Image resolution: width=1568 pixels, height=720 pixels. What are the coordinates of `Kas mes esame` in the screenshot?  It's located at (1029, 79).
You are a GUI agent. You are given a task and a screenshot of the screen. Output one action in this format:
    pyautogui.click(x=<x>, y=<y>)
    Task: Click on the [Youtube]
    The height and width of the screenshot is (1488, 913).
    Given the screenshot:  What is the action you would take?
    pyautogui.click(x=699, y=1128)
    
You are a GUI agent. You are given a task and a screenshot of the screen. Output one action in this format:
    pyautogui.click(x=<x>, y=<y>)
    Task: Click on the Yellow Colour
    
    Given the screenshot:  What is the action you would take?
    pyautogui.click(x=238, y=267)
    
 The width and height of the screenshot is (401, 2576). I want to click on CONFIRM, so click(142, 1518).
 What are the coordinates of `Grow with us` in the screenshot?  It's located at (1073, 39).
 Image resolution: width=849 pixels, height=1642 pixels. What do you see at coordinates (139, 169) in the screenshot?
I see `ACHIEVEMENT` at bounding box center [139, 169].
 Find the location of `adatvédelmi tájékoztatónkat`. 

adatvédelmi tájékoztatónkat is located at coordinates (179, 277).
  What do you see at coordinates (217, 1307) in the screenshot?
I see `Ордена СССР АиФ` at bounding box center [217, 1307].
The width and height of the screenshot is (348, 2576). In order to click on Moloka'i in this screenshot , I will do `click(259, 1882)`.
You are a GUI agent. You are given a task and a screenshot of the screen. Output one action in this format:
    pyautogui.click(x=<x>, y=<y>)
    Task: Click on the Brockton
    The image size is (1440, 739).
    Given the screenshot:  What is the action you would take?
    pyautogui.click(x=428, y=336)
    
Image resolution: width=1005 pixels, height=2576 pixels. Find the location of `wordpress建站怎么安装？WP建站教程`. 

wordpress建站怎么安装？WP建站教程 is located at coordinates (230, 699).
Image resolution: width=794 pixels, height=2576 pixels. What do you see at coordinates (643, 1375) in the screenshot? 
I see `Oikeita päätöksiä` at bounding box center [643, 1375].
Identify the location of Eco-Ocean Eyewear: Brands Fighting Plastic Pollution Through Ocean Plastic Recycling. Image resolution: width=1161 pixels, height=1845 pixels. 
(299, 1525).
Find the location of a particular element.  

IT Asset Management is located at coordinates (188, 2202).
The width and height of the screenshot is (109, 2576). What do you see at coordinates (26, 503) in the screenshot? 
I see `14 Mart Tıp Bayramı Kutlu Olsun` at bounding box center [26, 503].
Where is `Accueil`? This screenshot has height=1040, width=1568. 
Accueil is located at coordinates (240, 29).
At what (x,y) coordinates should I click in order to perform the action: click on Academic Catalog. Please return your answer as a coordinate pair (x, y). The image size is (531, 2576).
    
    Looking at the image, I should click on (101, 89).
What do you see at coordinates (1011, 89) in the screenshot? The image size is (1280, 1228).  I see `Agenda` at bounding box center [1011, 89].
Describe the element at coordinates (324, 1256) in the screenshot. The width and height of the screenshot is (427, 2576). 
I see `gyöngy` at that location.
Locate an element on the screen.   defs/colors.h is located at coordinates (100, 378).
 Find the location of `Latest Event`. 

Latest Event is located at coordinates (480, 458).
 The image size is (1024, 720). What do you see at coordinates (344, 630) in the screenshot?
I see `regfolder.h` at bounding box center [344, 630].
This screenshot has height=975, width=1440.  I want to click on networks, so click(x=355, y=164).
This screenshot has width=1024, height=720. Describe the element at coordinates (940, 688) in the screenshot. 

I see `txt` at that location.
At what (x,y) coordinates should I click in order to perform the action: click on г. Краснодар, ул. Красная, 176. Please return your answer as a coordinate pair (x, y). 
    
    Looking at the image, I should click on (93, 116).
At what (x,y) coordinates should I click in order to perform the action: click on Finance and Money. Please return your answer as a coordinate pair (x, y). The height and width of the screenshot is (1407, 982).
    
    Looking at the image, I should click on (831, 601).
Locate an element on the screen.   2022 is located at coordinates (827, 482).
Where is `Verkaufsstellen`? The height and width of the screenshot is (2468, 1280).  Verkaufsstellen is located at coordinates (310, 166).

□ □ □ □ □

What is expected =>
Starting at the line that contains "is (531, 2576).", quote each remaining line of the entries above, unchanged.

Solution for this problem =>
At what (x,y) coordinates should I click in order to perform the action: click on Academic Catalog. Please return your answer as a coordinate pair (x, y). The image size is (531, 2576).
    
    Looking at the image, I should click on (101, 89).
What do you see at coordinates (1011, 89) in the screenshot? The image size is (1280, 1228).  I see `Agenda` at bounding box center [1011, 89].
Describe the element at coordinates (324, 1256) in the screenshot. The width and height of the screenshot is (427, 2576). 
I see `gyöngy` at that location.
Locate an element on the screen.   defs/colors.h is located at coordinates (100, 378).
 Find the location of `Latest Event`. 

Latest Event is located at coordinates (480, 458).
 The image size is (1024, 720). What do you see at coordinates (344, 630) in the screenshot?
I see `regfolder.h` at bounding box center [344, 630].
This screenshot has height=975, width=1440.  I want to click on networks, so click(x=355, y=164).
This screenshot has width=1024, height=720. Describe the element at coordinates (940, 688) in the screenshot. 

I see `txt` at that location.
At what (x,y) coordinates should I click in order to perform the action: click on г. Краснодар, ул. Красная, 176. Please return your answer as a coordinate pair (x, y). 
    
    Looking at the image, I should click on (93, 116).
At what (x,y) coordinates should I click in order to perform the action: click on Finance and Money. Please return your answer as a coordinate pair (x, y). The height and width of the screenshot is (1407, 982).
    
    Looking at the image, I should click on (831, 601).
Locate an element on the screen.   2022 is located at coordinates (827, 482).
Where is `Verkaufsstellen`? The height and width of the screenshot is (2468, 1280).  Verkaufsstellen is located at coordinates (310, 166).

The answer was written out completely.